Buzzing the hive

Bullying the Bee: Just last week, Bites blasted all the sloganeering, flag-waving Bush supporters who have been clogging downtown Sacramento streets with picket signs and vitriol. So what newspaper do these bozos protest over the weekend? That’s right, the Sacramento Bee.

Apparently unhappy that the Bee has opted to ignore the protesters instead of calling them dogmatic reactionaries, the right-wing rabble descended upon the Bee’s Q Street office on Saturday, making a ruckus that they expected to be covered in ink.

According to the accounts of some protesters, Sacramento police officers showed up saying they had been called by Bee managers to disperse the crowd but left after concluding that the protesters were doing what Bee employees do on a daily basis, lawfully exercising their First Amendment rights.

It’s bad enough that the Bee would allegedly take such an anti-free speech approach to critics, but perhaps even worse that it was bullied into giving the protest Section A space and an overly generous crowd estimate of 3,000.

And if you Bush-backers don’t like being belittled in this space, Bites asks, what are you gonna do about it?

New digs: Sacramentans last week got their first peek at the City Hall of the future, as a brigade of designers, architects and preservationists unveiled the various choices for the $58 million hive that will house all the city’s worker bees.

Oh, and myriad choices there are! While everyone appears set on the idea that the existing City Hall, built in 1909, will be renovated and free-standing, the bulk of the project will be the 200,000-square-foot office building that will loom large behind the historic hall.

And for that super-structure, hundreds of possible configurations have been bandied about for months, ranging from variations on the traditional utilitarian box to something that appears to include a landing dock for Martian ambassadors and other interstellar dignitaries.

The two leading contenders were made into small-scale Styrofoam models that are being displayed in the Sacramento Public Library‘s Community Room. Bites was disappointed that such a big pack of creative types couldn’t come up with better names for the duo than “Scheme 1” and “Scheme 3” (apparently someone’s dog got hold of Scheme 2—turning the Taj Mahal of municipal bureaucracies into a pile of polystyrene crumbs—or so Bites imagined).

Anyway, to help liven up a choice that the City Council is expected to make sometime after the start of the year, here’s the Bites take on the buildings, complete with better names.

Scheme 1 pulls out all the stops of modern architecture, with groovy angles and a big section carved out of the back of the building to reduce its boxiness. And the council chambers are contained in a half-egg-shaped pod parked in front of the building like a docking UFO. Let’s call it Space Station Sacto.

Scheme 3 looks a little like all the rectangular edifices that our traditionally unimaginative state designers have been plunking down in Sacramento for decades, except with a deep, concave curve along its front. It looks like a car bomb took a big chunk out of the façade, so we’ll call it the Oklahoma City.
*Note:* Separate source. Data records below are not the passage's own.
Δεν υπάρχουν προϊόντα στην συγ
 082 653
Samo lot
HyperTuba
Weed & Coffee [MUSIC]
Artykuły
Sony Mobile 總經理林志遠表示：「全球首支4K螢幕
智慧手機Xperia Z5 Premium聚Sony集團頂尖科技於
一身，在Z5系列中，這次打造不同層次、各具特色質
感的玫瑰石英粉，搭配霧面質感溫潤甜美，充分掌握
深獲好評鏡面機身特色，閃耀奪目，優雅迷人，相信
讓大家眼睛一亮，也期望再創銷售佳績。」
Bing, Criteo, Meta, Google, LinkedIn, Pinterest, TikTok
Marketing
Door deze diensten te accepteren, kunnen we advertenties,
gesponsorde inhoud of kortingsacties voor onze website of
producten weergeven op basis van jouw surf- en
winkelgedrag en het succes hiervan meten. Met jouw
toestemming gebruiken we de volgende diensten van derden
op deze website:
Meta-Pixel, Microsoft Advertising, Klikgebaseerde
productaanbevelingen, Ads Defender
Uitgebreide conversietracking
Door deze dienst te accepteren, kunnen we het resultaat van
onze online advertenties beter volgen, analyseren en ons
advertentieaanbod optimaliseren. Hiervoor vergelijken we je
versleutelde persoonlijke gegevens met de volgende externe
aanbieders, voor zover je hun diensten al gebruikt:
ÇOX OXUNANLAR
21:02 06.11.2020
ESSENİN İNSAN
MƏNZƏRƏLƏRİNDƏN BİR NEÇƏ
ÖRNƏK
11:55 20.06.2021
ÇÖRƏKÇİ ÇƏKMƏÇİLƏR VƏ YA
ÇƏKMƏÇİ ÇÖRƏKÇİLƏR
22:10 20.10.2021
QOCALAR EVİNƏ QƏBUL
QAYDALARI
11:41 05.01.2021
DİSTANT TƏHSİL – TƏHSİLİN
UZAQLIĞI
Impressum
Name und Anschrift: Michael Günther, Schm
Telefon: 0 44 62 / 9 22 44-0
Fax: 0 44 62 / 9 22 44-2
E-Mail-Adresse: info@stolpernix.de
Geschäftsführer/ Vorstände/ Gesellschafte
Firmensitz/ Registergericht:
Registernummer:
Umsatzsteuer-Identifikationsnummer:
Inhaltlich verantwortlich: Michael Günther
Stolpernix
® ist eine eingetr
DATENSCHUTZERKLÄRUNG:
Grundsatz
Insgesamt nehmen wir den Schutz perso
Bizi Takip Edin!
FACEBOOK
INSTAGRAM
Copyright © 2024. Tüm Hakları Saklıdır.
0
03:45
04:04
And since that’s such a harsh national memory to endure every time we need to go pay a parking ticket or pull a parade permit, Bites favors Space Station Sacto, and not just out of hopes that Mayor Heather “Buckaroo Banzai” Fargo might take Bites for a spin through the solar system.

Hostel takeover: Speaking of on-the-move, that’s what the Sacramento International Hostel is going to be once city charges forward with its City Hall plans, lest it be squashed by progress.

The Hostel’s gorgeous, sprawling Victorian house at Ninth and H streets will have to be moved across the street and down the block, back to its original home at 10th and H, a city-owned spot it occupied before being bumped next door by the city, then across the street by a mortuary.

Hostel operators weren’t too happy about having to move this historic structure for a third time along the same block, but the city apparently made them an offer they couldn’t refuse—funding the $2 million move and offering a long-term lease.

“The hostel people are well-taken care of, so I don’t want to hear from them,” said recently ex-mayor Jimmie Yee, his exasperated tone indicating little wiggle room for future negotiations.